PROBLEM DETAILS |
Every record below needs to be written out exactly, apart from the pictures.

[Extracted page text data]
■ ■ ■ ■

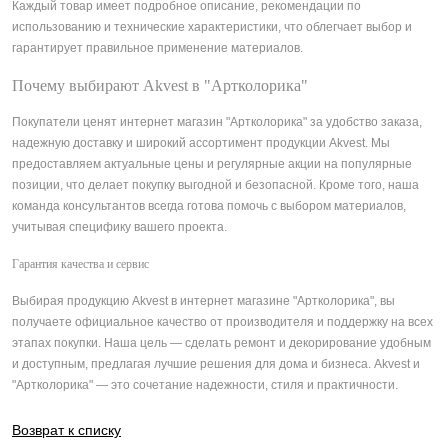
Каждый товар имеет подробное описание, рекомендации по
использованию и технические характеристики, что облегчает выбор и
гарантирует правильное применение материалов.
Почему выбирают Akvest в "Артколорика"
Покупатели ценят интернет магазин "Артколорика" за удобство заказа,
надежную доставку и широкий ассортимент продукции Akvest. Мы
предоставляем актуальные цены и регулярные акции на популярные
позиции, что делает покупку выгодной и безопасной. Кроме того, наша
команда консультантов всегда готова помочь с выбором материалов,
учитывая специфику вашего проекта.
Гарантия качества и сервис
Выбирая продукцию Akvest в интернет магазине "Артколорика", вы
получаете официальное качество от производителя и поддержку на всех
этапах покупки. Наша цель — сделать ремонт и декорирование удобным
и доступным, предлагая лучшие решения для дома и бизнеса. Akvest и
"Артколорика" — это сочетание надежности, стиля и практичности.
Возврат к списку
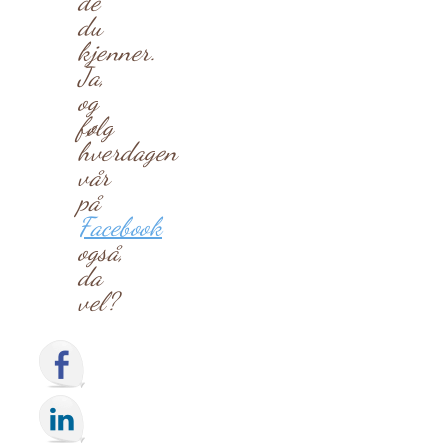
de
du
kjenner.
Ja,
og
følg
hverdagen
vår
på
Facebook
også,
da
vel?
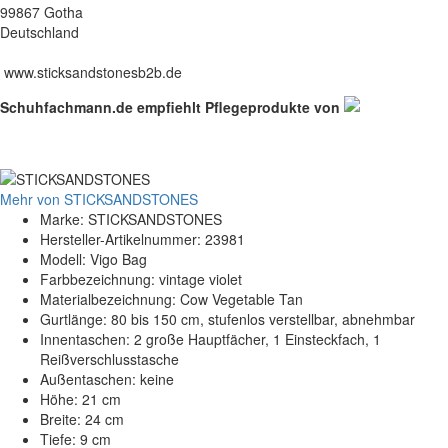
99867 Gotha
Deutschland
www.sticksandstonesb2b.de
Schuhfachmann.de empfiehlt Pflegeprodukte von
Mehr von STICKSANDSTONES
Marke: STICKSANDSTONES
Hersteller-Artikelnummer: 23981
Modell: Vigo Bag
Farbbezeichnung: vintage violet
Materialbezeichnung: Cow Vegetable Tan
Gurtlänge: 80 bis 150 cm, stufenlos verstellbar, abnehmbar
Innentaschen: 2 große Hauptfächer, 1 Einsteckfach, 1
Reißverschlusstasche
Außentaschen: keine
Höhe: 21 cm
Breite: 24 cm
Tiefe: 9 cm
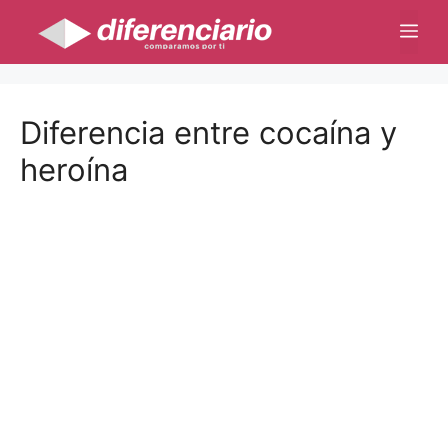
Saltar
Me
al
contenido
Diferencia entre cocaína y
heroína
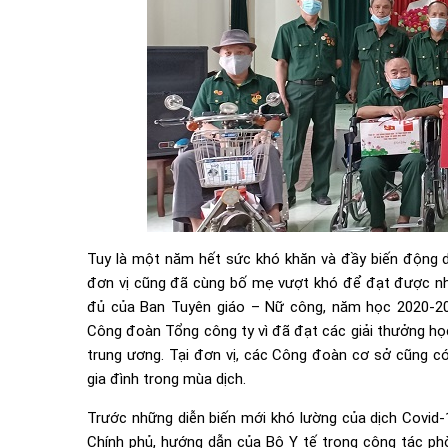
Tuy là một năm hết sức khó khăn và đầy biến động
đơn vị cũng đã cùng bố mẹ vượt khó để đạt được nh
đủ của Ban Tuyên giáo – Nữ công, năm học 2020-2
Công đoàn Tổng công ty vì đã đạt các giải thưởng học
trung ương. Tại đơn vị, các Công đoàn cơ sở cũng có
gia đình trong mùa dịch.
Trước những diễn biến mới khó lường của dịch Covid-
Chính phủ, hướng dẫn của Bộ Y tế trong công tác ph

■ ■ ■ ■

SOLUTION TO THE PROBLEM |
Каждый товар имеет подробное описание, рекомендации по
использованию и технические характеристики, что облегчает выбор и
гарантирует правильное применение материалов.
Почему выбирают Akvest в "Артколорика"
Покупатели ценят интернет магазин "Артколорика" за удобство заказа,
надежную доставку и широкий ассортимент продукции Akvest. Мы
предоставляем актуальные цены и регулярные акции на популярные
позиции, что делает покупку выгодной и безопасной. Кроме того, наша
команда консультантов всегда готова помочь с выбором материалов,
учитывая специфику вашего проекта.
Гарантия качества и сервис
Выбирая продукцию Akvest в интернет магазине "Артколорика", вы
получаете официальное качество от производителя и поддержку на всех
этапах покупки. Наша цель — сделать ремонт и декорирование удобным
и доступным, предлагая лучшие решения для дома и бизнеса. Akvest и
"Артколорика" — это сочетание надежности, стиля и практичности.
Возврат к списку
de
du
kjenner.
Ja,
og
følg
hverdagen
vår
på
Facebook
også,
da
vel?
99867 Gotha
Deutschland
www.sticksandstonesb2b.de
Schuhfachmann.de empfiehlt Pflegeprodukte von
Mehr von STICKSANDSTONES
Marke: STICKSANDSTONES
Hersteller-Artikelnummer: 23981
Modell: Vigo Bag
Farbbezeichnung: vintage violet
Materialbezeichnung: Cow Vegetable Tan
Gurtlänge: 80 bis 150 cm, stufenlos verstellbar, abnehmbar
Innentaschen: 2 große Hauptfächer, 1 Einsteckfach, 1
Reißverschlusstasche
Außentaschen: keine
Höhe: 21 cm
Breite: 24 cm
Tiefe: 9 cm
Saltar
Me
al
contenido
Diferencia entre cocaína y
heroína
Tuy là một năm hết sức khó khăn và đầy biến động
đơn vị cũng đã cùng bố mẹ vượt khó để đạt được nh
đủ của Ban Tuyên giáo – Nữ công, năm học 2020-2
Công đoàn Tổng công ty vì đã đạt các giải thưởng học
trung ương. Tại đơn vị, các Công đoàn cơ sở cũng có
gia đình trong mùa dịch.
Trước những diễn biến mới khó lường của dịch Covid-
Chính phủ, hướng dẫn của Bộ Y tế trong công tác ph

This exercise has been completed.